Housing sales are a backward looking indicator, since it takes time for a house to be constructed once begun. Therefore, I would postulate that housing sales prices are not a reliable indicator; once the house is done a builder may sit on it longer to achieve his price, or he may cut it to move out from beneath the inventory obligation.
[A majority of housing sales are individuals moving out or moving up, and those are discretionary, but some are not, as when a worker is transferred somewhere.]
Rentals are, surprisingly, a rear facing indicator, at least at this point in the cycle. Rents aren’t like apples or auto tires, where the price can move in a day. Rental agreements are generally a year’s duration, so any price increase (and they are nearly always increases) is “pent-up” until renewal time.
It will take a lot of new inventory (including unsold houses) to tip this one down. It will happen, eventually, but [as the WSJ article you posted recently showed] many large property managers are finding they can be more profitable letting their occupancy stats slide while jacking up rents to much higher levels.] Eventually that has to catch up with them, but it may not be for quite a while.

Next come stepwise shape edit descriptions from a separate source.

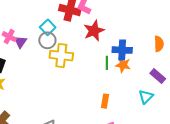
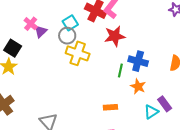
orange star: (123, 65) -> (138, 86), moved
purple rectangle: (158, 76) -> (165, 104), moved
orange rectangle: (105, 101) -> (110, 107), turned 64

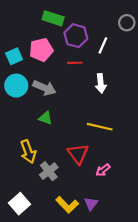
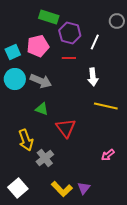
yellow line: (100, 127) -> (106, 106), moved
red triangle: (78, 154) -> (66, 128), moved
pink arrow: (103, 170) -> (108, 155), moved

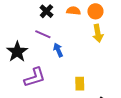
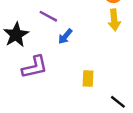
blue arrow: (58, 50) -> (65, 36), turned -120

Side note: as a landlord I always found there was more wear and tear and increased costs of managing the property during tenant transition. Scratched floors, things that were broken that the tenant learned to live with, new paint, etc… these were all things that made having “a good tenant” a better decision than jacking up the rent and forcing people out in pursuit of a few extra bucks.
This is talking about a decline in rate of increase of housing, not a drop in home prices as you state in your title.
Frankly it’s nearly impossible to understand what is happening in your market by looking at the national market. Lack of inventory still reigns supreme here, and prices are still going up, though much more slowly.
Recently had a chat with our Realtor about the local market. Consensus is we should anticipate a 4.5% increase in prices in 2023. Note that we are looking to sell, not buy, so a Realtor looking to put pressure on you would say prices are going down and sell now.
IMO the Fed will continue to raise at 0.75% until we consumers buy less and the stock market shows some fear. Yellen has been on the campaign trail spouting some hope about the economy. Look for that to stop after the election is over. Transitory hope.
Am not impressed, particularly given from your article: In the Case-Shiller 20-city index, metro areas on the West Coast suffered the biggest month-over-month price declines. Home prices in San Francisco fell 4.3% in August from July, and Seattle prices fell 3.9%. 20 cities used to compile that index, with the West contributing most to the decline. That tells me nothing about what is going on in my small supply constrained city. Local data shows properties still flying off the shelf within 10 days of posting listing, though there are fewer properties getting into bidding wars and going $100K over ask. Our area is somewhat immune to recession, given the diverse industry employers including universities, hospitals, government and defense. We survived 2008 with only a minor decline.
As for a month over month decline of a modest 1.1%, I would need to see data for those two months going back a number of years before I would chalk it up to anything more than seasonality. July is the slowest month around here, and my favorite time to buy as bargains can be had. I guess we will see what next month brings.
Our area is seeing major price cuts. A property that was listed and was in contract at $1.2 million walking distance from my house fell through in June (when mortgage rates soared) and was sold in September for $900 K.